La place de la religion dans Candide : 

     Le conte commence en Westphalie qui est une région d’Allemagne. Malgré le fait que Voltaire se garde bien d’évoquer directement Dieu dans Candide, il occupe une place importante dans le récit.  En effet, dès le début du conte, un parallèle immédiat avec la Genèse  et plus particulierement l’histoire d’Adam et Eve peut être remarqué, le Château du baron de Thunder-ten-tronckh où résidait Candide étant comparé à Paradis Terrestre (cf : Chap 2) jusqu’à son rapprochement initié par la belle Cunégonde (=> la pomme) qui lui vaut d’être chassé du Château (=> Jardin d’Eden) et d’endurer malheur après malheur.

 

      Plutôt que d’attaquer directement les idées qu’il dénonce, il va réaliser une satire, c’est à dire une critique d’un sujet sous forme de moquerie.

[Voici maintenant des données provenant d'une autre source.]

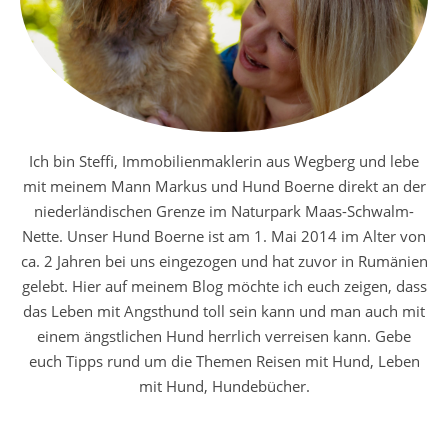
Ich bin Steffi, Immobilienmaklerin aus Wegberg und lebe
mit meinem Mann Markus und Hund Boerne direkt an der
niederländischen Grenze im Naturpark Maas-Schwalm-
Nette. Unser Hund Boerne ist am 1. Mai 2014 im Alter von
ca. 2 Jahren bei uns eingezogen und hat zuvor in Rumänien
gelebt. Hier auf meinem Blog möchte ich euch zeigen, dass
das Leben mit Angsthund toll sein kann und man auch mit
einem ängstlichen Hund herrlich verreisen kann. Gebe
euch Tipps rund um die Themen Reisen mit Hund, Leben
mit Hund, Hundebücher.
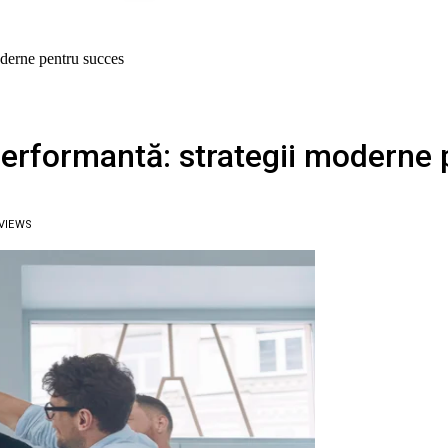
oderne pentru succes
performantă: strategii moderne
VIEWS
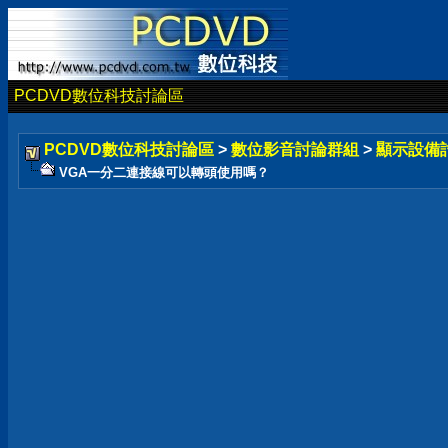
PCDVD數位科技討論區
PCDVD數位科技討論區
>
數位影音討論群組
>
顯示設備
VGA一分二連接線可以轉頭使用嗎？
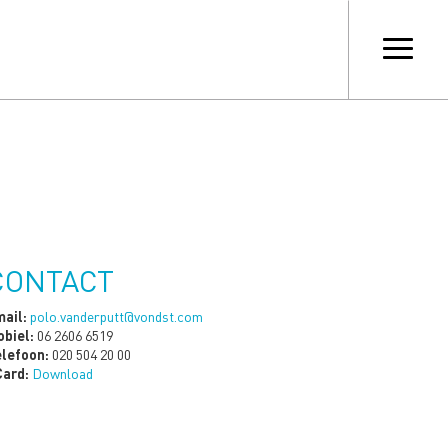
CONTACT
ail:
polo.vanderputt@vondst.com
biel:
06 2606 6519
lefoon:
020 504 20 00
Card:
Download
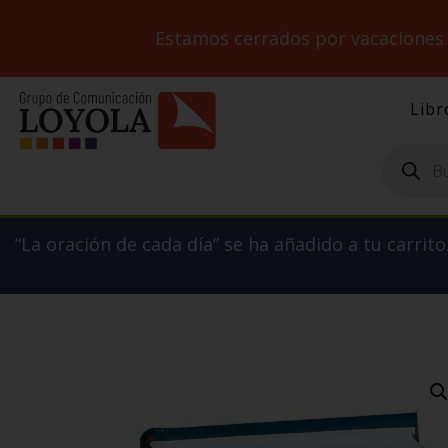
Estamos cerrados por vacaciones
Libr
Búsqueda
de
productos
“La oración de cada día” se ha añadido a tu carrito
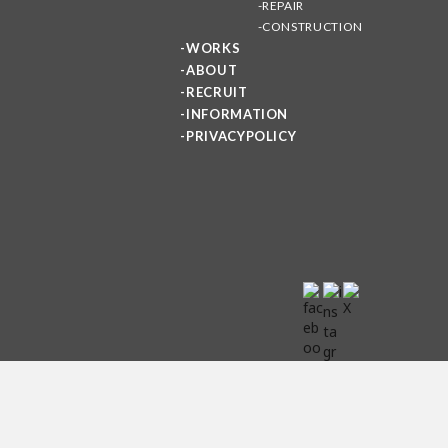
REPAIR
CONSTRUCTION
WORKS
ABOUT
RECRUIT
INFORMATION
PRIVACYPOLICY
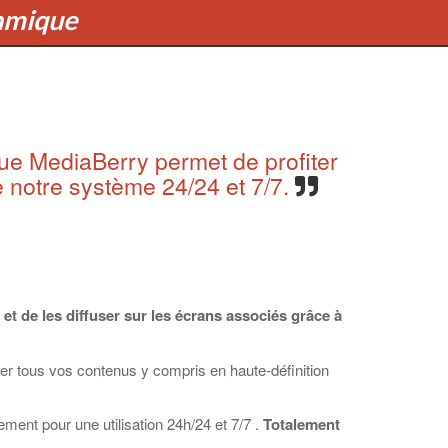
namique
ue MediaBerry permet de profiter
e notre système 24/24 et 7/7.
et de les diffuser sur les écrans associés grâce à
fuser tous vos contenus y compris en haute-définition
ement pour une utilisation 24h/24 et 7/7 .
Totalement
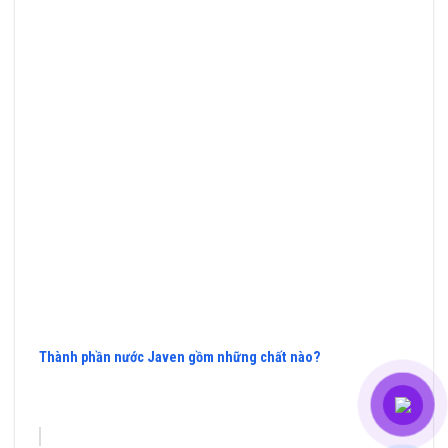
Thành phần nước Javen gồm những chất nào?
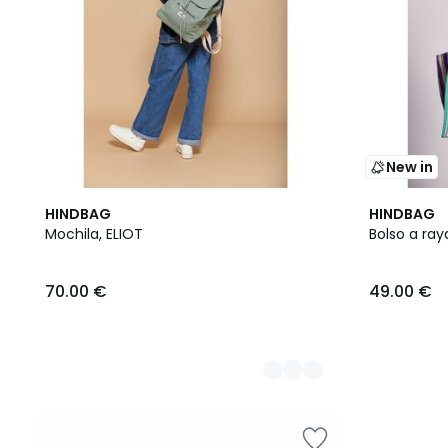
New in
2
HINDBAG
HINDBAG
Colores
Mochila, ELIOT
Bolso a ray
70.00 €
49.00 €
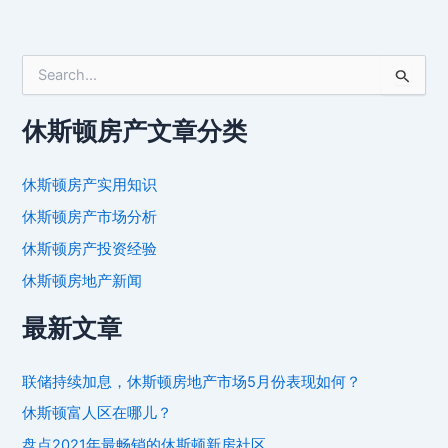
搜
索
：
休斯顿房产文章分类
休斯顿房产实用知识
休斯顿房产市场分析
休斯顿房产投资经验
休斯顿房地产新闻
最新文章
联储持续加息，休斯顿房地产市场5月份表现如何？
休斯顿富人区在哪儿？
盘点2021年最畅销的休斯顿新房社区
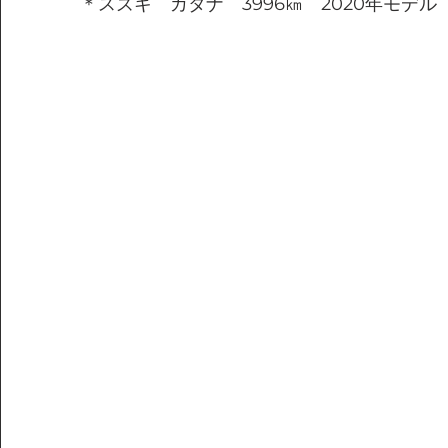
＊スズキ　カタナ　3996㎞　2020年モデル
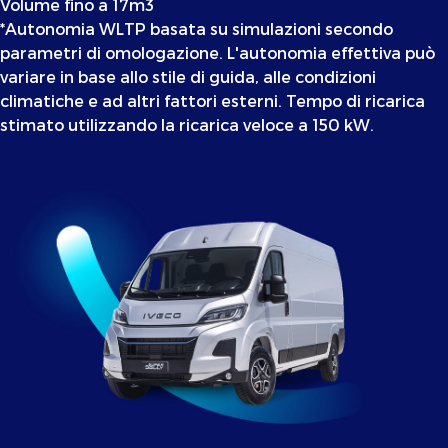
Volume fino a 17m3
*Autonomia WLTP basata su simulazioni secondo
parametri di omologazione. L'autonomia effettiva può
variare in base allo stile di guida, alle condizioni
climatiche e ad altri fattori esterni. Tempo di ricarica
stimato utilizzando la ricarica veloce a 150 kW.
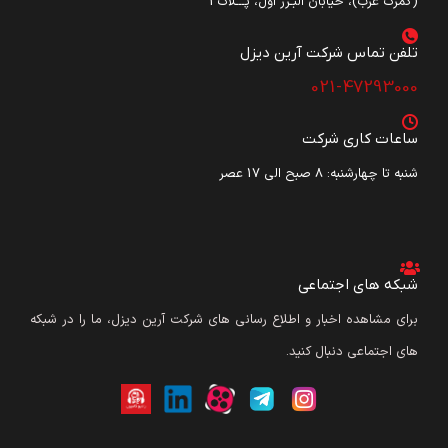
(گمرک غرب)، خیابان البـرز اول، پـــلاک3
تلفن تماس شرکت آرین دیزل​
021-47293000
ساعات کاری شرکت
شنبه تا چهارشنبه: ۸ صبح الی 17 عصر
شبکه های اجتماعی
برای مشاهده اخبار و اطلاع رسانی های شرکت آرین دیزل، ما را در شبکه
های اجتماعی دنبال کنید.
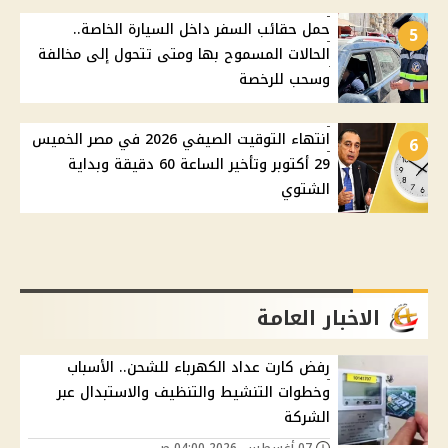
حمل حقائب السفر داخل السيارة الخاصة..
5
الحالات المسموح بها ومتى تتحول إلى مخالفة
وسحب للرخصة
انتهاء التوقيت الصيفي 2026 في مصر الخميس
6
29 أكتوبر وتأخير الساعة 60 دقيقة وبداية
الشتوي
الاخبار العامة
رفض كارت عداد الكهرباء للشحن.. الأسباب
وخطوات التنشيط والتنظيف والاستبدال عبر
الشركة
07 أغسطس, 2026 04:00 ص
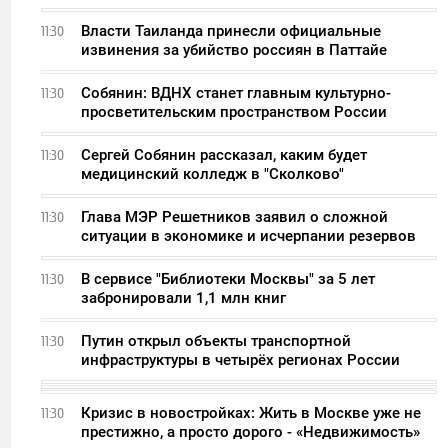
Власти Таиланда принесли официальные
11:30
извинения за убийство россиян в Паттайе
Собянин: ВДНХ станет главным культурно-
11:30
просветительским пространством России
Сергей Собянин рассказал, каким будет
11:30
медицинский колледж в "Сколково"
Глава МЭР Решетников заявил о сложной
11:30
ситуации в экономике и исчерпании резервов
В сервисе "Библиотеки Москвы" за 5 лет
11:30
забронировали 1,1 млн книг
Путин открыл объекты транспортной
11:30
инфраструктуры в четырёх регионах России
Кризис в новостройках: Жить в Москве уже не
11:30
престижно, а просто дорого - «Недвижимость»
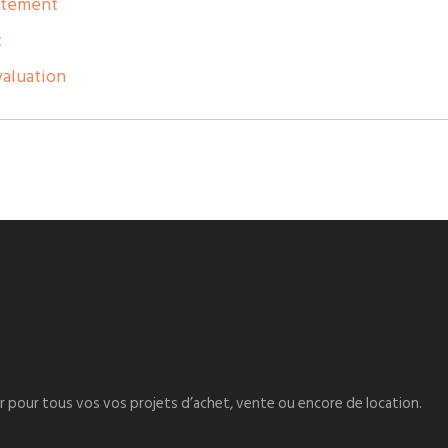
artement
t
valuation
er pour tous vos vos projets d’achet, vente ou encore de location.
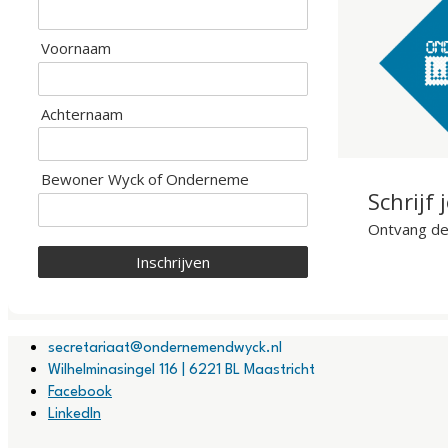
Voornaam
Achternaam
Bewoner Wyck of Onderneme
Schrijf 
Ontvang de 
Inschrijven
secretariaat@ondernemendwyck.nl
Wilhelminasingel 116 | 6221 BL Maastricht
Facebook
LinkedIn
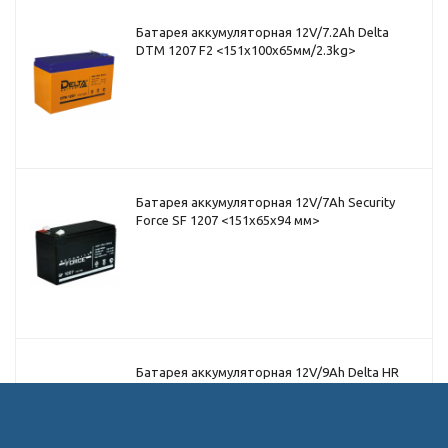
Батарея аккумуляторная 12V/7.2Ah Delta
DTM 1207 F2 <151x100x65мм/2.3kg>
Батарея аккумуляторная 12V/7Ah Security
Force SF 1207 <151x65x94 мм>
Батарея аккумуляторная 12V/9Ah Delta HR
12-34 W (151x94x65мм/2,65кг) срок службы
8лет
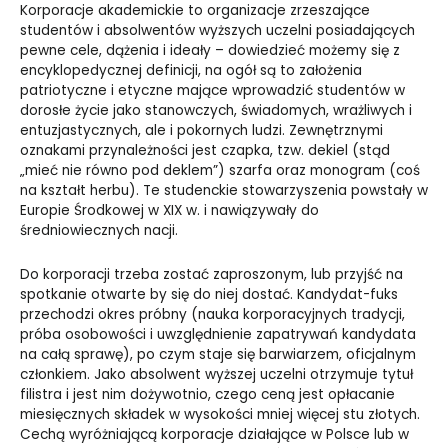
Korporacje akademickie to organizacje zrzeszające
studentów i absolwentów wyższych uczelni posiadających
pewne cele, dążenia i ideały – dowiedzieć możemy się z
encyklopedycznej definicji, na ogół są to założenia
patriotyczne i etyczne mające wprowadzić studentów w
dorosłe życie jako stanowczych, świadomych, wrażliwych i
entuzjastycznych, ale i pokornych ludzi. Zewnętrznymi
oznakami przynależności jest czapka, tzw. dekiel (stąd
„mieć nie równo pod deklem”) szarfa oraz monogram (coś
na kształt herbu). Te studenckie stowarzyszenia powstały w
Europie Środkowej w XIX w. i nawiązywały do
średniowiecznych nacji.
Do korporacji trzeba zostać zaproszonym, lub przyjść na
spotkanie otwarte by się do niej dostać. Kandydat-fuks
przechodzi okres próbny (nauka korporacyjnych tradycji,
próba osobowości i uwzględnienie zapatrywań kandydata
na całą sprawę), po czym staje się barwiarzem, oficjalnym
członkiem. Jako absolwent wyższej uczelni otrzymuje tytuł
filistra i jest nim dożywotnio, czego ceną jest opłacanie
miesięcznych składek w wysokości mniej więcej stu złotych.
Cechą wyróżniającą korporacje działające w Polsce lub w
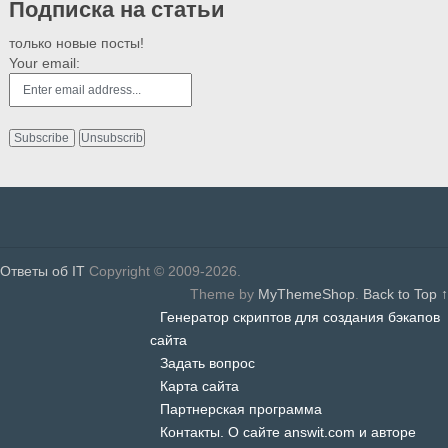
Подписка на статьи
только новые посты!
Your email:
Ответы об IT
Copyright © 2009-2026.
Theme by
MyThemeShop
.
Back to Top ↑
Генератор скриптов для создания бэкапов
сайта
Задать вопрос
Карта сайта
Партнерская программа
Контакты. О сайте answit.com и авторе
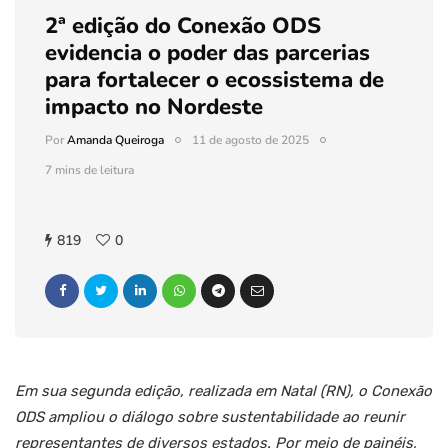
2ª edição do Conexão ODS
evidencia o poder das parcerias
para fortalecer o ecossistema de
impacto no Nordeste
Por
Amanda Queiroga
11 de agosto de 2025
7 mins de leitura
819
0
Em sua segunda edição, realizada em Natal (RN), o Conexão
ODS ampliou o diálogo sobre sustentabilidade ao reunir
representantes de diversos estados. Por meio de painéis,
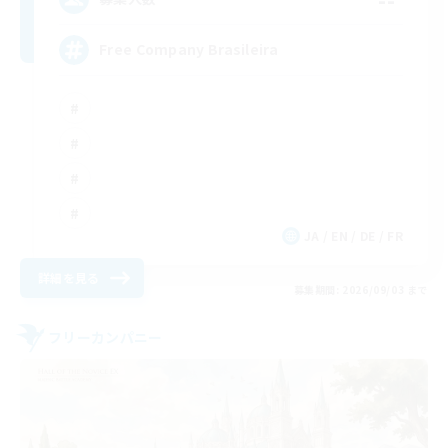
Free Company Brasileira
JA / EN / DE / FR
詳細を見る
募集期間: 2026/09/03 まで
フリーカンパニー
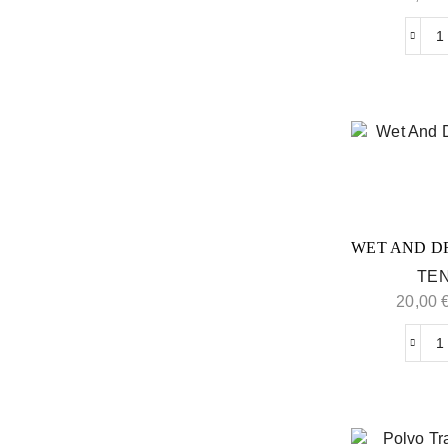
WET AND D
TEN
20,00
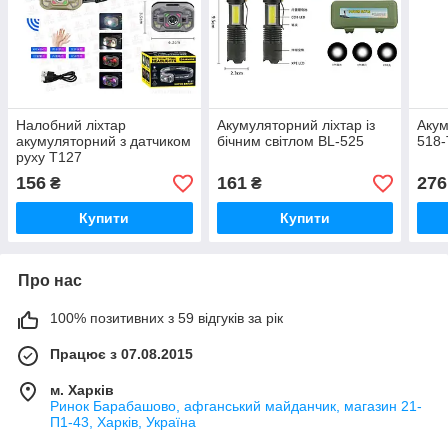
Налобний ліхтар
Акумуляторний ліхтар із
Акум
акумуляторний з датчиком
бічним світлом BL-525
518-
руху T127
156
161
276
₴
₴
Купити
Купити
Про нас
100% позитивних з 59 відгуків за рік
Працює з 07.08.2015
м. Харків
Ринок Барабашово, афганський майданчик, магазин 21-
П1-43, Харків, Україна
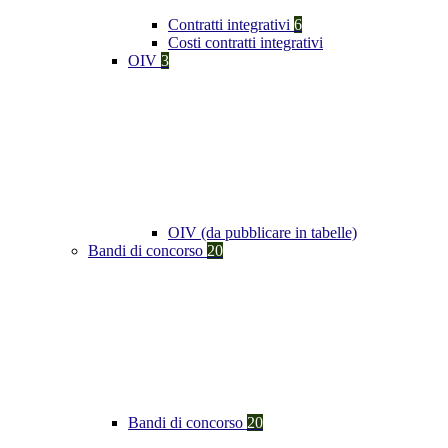
Contratti integrativi
6
Costi contratti integrativi
OIV
3
OIV (da pubblicare in tabelle)
Bandi di concorso
20
Bandi di concorso
20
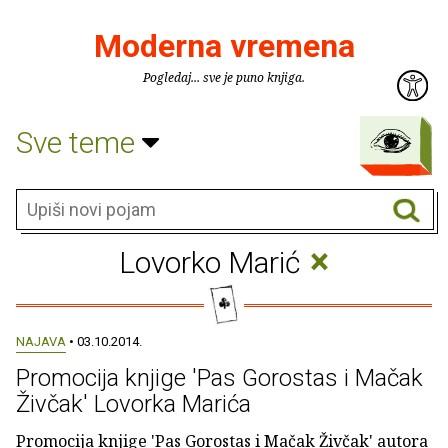
Moderna vremena
Pogledaj... sve je puno knjiga.
Sve teme
×
Lovorko Marić
NAJAVA
• 03.10.2014.
Promocija knjige 'Pas Gorostas i Mačak
Živčak' Lovorka Marića
Promocija knjige 'Pas Gorostas i Mačak Živčak' autora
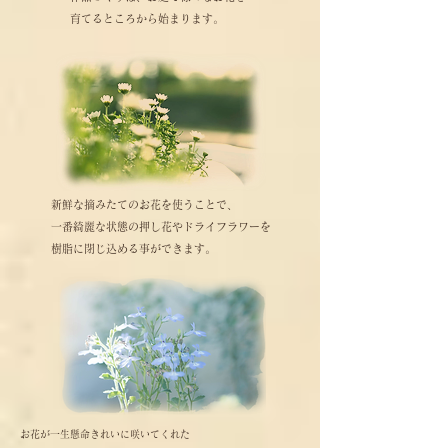
育てるところから始まります。
新鮮な摘みたてのお花を使うことで、
一番綺麗な状態の押し花やドライフラワーを
樹脂に閉じ込める事ができます。
お花が一生懸命きれいに咲いてくれた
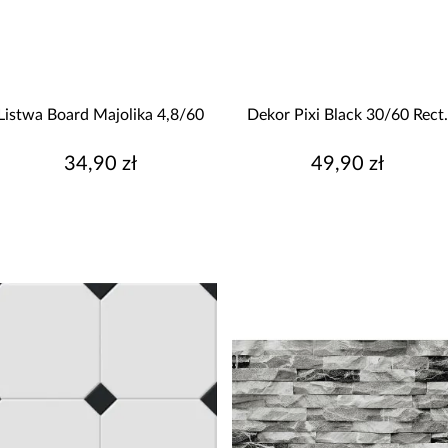
Listwa Board Majolika 4,8/60
Dekor Pixi Black 30/60 Rect
34,90 zł
49,90 zł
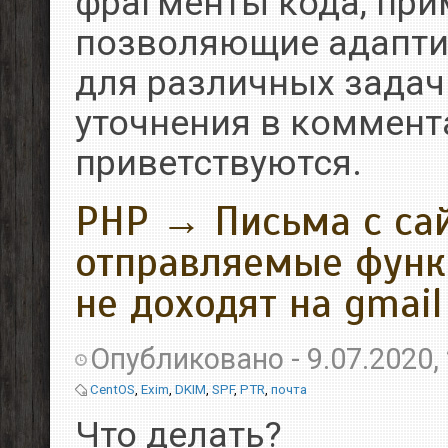
фрагменты кода, прим
позволяющие адапти
для различных задач
уточнения в коммент
приветствуются.
PHP → Письма с сай
отправляемые функц
не доходят на gmail
Опубликовано -
9.07.2020,
CentOS
,
Exim
,
DKIM
,
SPF
,
PTR
,
почта
Что делать?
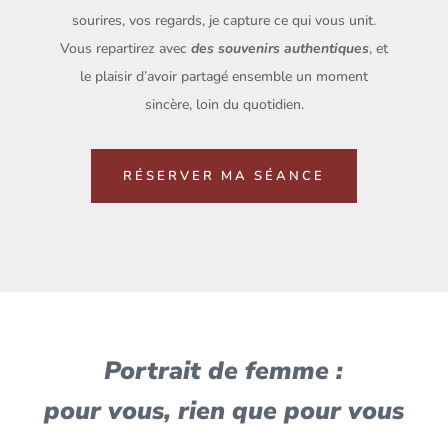
sourires, vos regards, je capture ce qui vous unit.
Vous repartirez avec
des souvenirs authentiques
, et
le plaisir d’avoir partagé ensemble un moment
sincère, loin du quotidien.
RÉSERVER MA SÉANCE
Portrait de femme :
pour vous, rien que pour vous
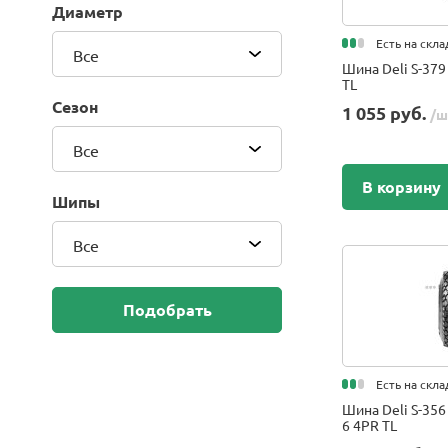
Диаметр
Blackhawk (Sailun Group Co., LTD)
Bridgestone
Есть на скла
Все
Camso (Solideal)
Шина Deli S-379
TL
Carlisle
Сезон
1 055 руб.
/ш
CEAT
Compasal
Все
Composit
В корзину
Continental
Шипы
Cordiant
Все
CrossWind
Deestone
Delcora
Подобрать
Deli
DELINTE
Doublestar
Есть на скла
DUNLOP
Шина Deli S-356 
6 4PR TL
Duro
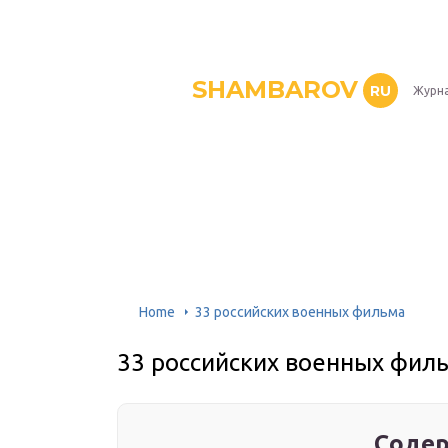
SHAMBAROV
RU
Журна
Home
33 российских военных фильма
33 российских военных фил
Содер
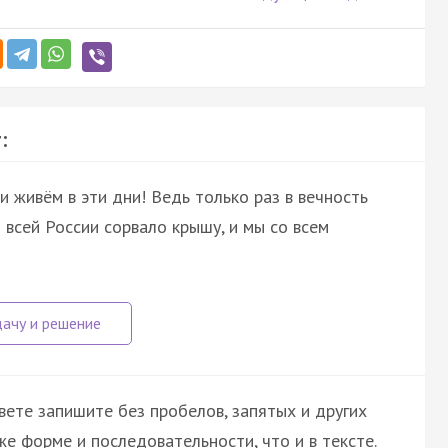
:
и живём в эти дни! Ведь только раз в вечность
 всей России сорвало крышу, и мы со всем
вете запишите без пробелов, запятых и других
е форме и последовательности, что и в тексте.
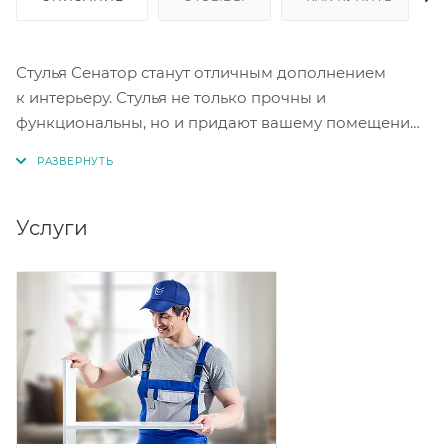
Стулья Сенатор станут отличным дополнением
к интерьеру. Стулья не только прочны и
функциональны, но и придают вашему помещению
уют и стиль. Устойчивая конструкция и удобная
форма сиденья обеспечивают надежность и
комфорт. Материал опоры: металл. Материал
обивки: экокожа серая.
Услуги
Цена за комплект 2 шт.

    Candide s’articule autour de deux philosophies totalement opposées, celle de Leibniz : l’Optimisme que critique Voltaire qui consiste à considérer que Dieu est parfait et qu’il a crée le meilleur monde possible, c’est à dire qu’il reconnaît que le mal existe mais qu’il est négligeable par rapport au bien qui lui est infiniment grand puisque chaque malheur est relatif et par un jeu de cause à effet entraine un bien plus grand et sa philosophie contraire : le Pessimisme qui consiste à considérer que tout est mal.

 

 Pour incarner ces deux philosophies, Voltaire introduit deux personnages :

 

     L’optimisme est incarné par un personnage présent dès le début du conte nommé Pangloss, il est précepteur au Château du Baron de Thunder-ten-tronckh et est tourné en ridicule tout au long du récit. Tout chez lui porte à rire, son nom qui peut être traduit par beau parleur, la matière qu’il enseigne la Meta-physico-Théologo-Cosmolonigologie où phonétiquement on peut entendre le mot nigaud. Tout au long du récit il mélange causes et effets ce qui dévoile l’absurdité de ses propos « Remarquez bien que les nez ont été faits pour porter des lunettes, aussi avons-nous des lunettes. », et à la différence de Candide qui voit sa philosophie évoluer, le précepteur s’enlisera dans ses idées jusqu’à prouver à sa manière que tous les évènements qui ont eu lieu ont été bénéfiques : « Pangloss disait quelquefois à Candide: « Tous les événements sont enchainés dans le meilleur des Mondes possibles; car enfin, si vous n’aviez pas été chassé d’un beau Château à grands coups de pied dans le derrière, pour l’amour de Mademoiselle Cunégonde, si vous n’aviez pas été mis à l’Inquisition, si vous n’aviez au Baron, si vous n’aviez pas perdu tous vos moutons du bon pays d’Eldorado, vous ne mangeriez pas ici des cédras confits et des pistaches. »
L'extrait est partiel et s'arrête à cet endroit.